━━━ Material provided

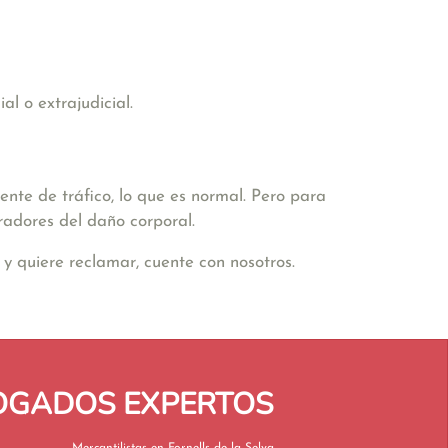
l o extrajudicial.
nte de tráfico, lo que es normal. Pero para
radores del daño corporal.
y quiere reclamar, cuente con nosotros.
BOGADOS EXPERTOS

━━━━━━

# Task prompt
Would you set down each line of the listing above exactly, apart from the pictures?

# Answer section
l o extrajudicial.
nte de tráfico, lo que es normal. Pero para
radores del daño corporal.
y quiere reclamar, cuente con nosotros.
BOGADOS EXPERTOS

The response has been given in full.